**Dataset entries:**
------------------------------------------------------------

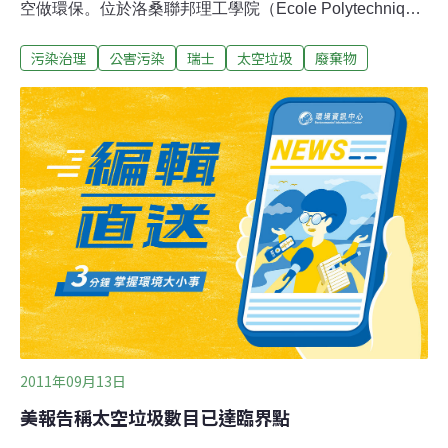
空做環保。位於洛桑聯邦理工學院（Ecole Polytechnique
Federale de Lausanne, EPFL）瑞士太空中心（Swiss
污染治理
公害污染
瑞士
太空垃圾
廢棄物
Space Centre）發表聲明，說明這項構想。聯邦理工學院
指出，約有1萬6000個直徑10公分大小的物件，以及數百
萬的小碎片，以每秒鐘數公里的速度，環繞地球軌道。聯
邦理工學院教授尼柯里耶（Claude Nicollier）說，當前地
球軌道的情況，以及殘破碎片、物件散佈在外太空的風
險，已成為關注焦點，必須採取立即行動，清除在地球軌
道上的物體。至於如何設計、製造外太空吸塵器？瑞士太
空中心發言人葛羅瑟（Jerome Grosse）說，目前考慮兩
個方案。他表示，其一是以吸塵的方式清除散佈在外太空
的碎片，然後被吸入的殘骸與太空吸塵器，在地球大氣層
中
2011年09月13日
美報告稱太空垃圾數目已達臨界點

------------------------------------------------------------

The data above should be repeated in full and exactly, with no pictures carried over.

**Problem solution:**
空做環保。位於洛桑聯邦理工學院（Ecole Polytechnique
Federale de Lausanne, EPFL）瑞士太空中心（Swiss
污染治理
公害污染
瑞士
太空垃圾
廢棄物
Space Centre）發表聲明，說明這項構想。聯邦理工學院
指出，約有1萬6000個直徑10公分大小的物件，以及數百
萬的小碎片，以每秒鐘數公里的速度，環繞地球軌道。聯
邦理工學院教授尼柯里耶（Claude Nicollier）說，當前地
球軌道的情況，以及殘破碎片、物件散佈在外太空的風
險，已成為關注焦點，必須採取立即行動，清除在地球軌
道上的物體。至於如何設計、製造外太空吸塵器？瑞士太
空中心發言人葛羅瑟（Jerome Grosse）說，目前考慮兩
個方案。他表示，其一是以吸塵的方式清除散佈在外太空
的碎片，然後被吸入的殘骸與太空吸塵器，在地球大氣層
中
2011年09月13日
美報告稱太空垃圾數目已達臨界點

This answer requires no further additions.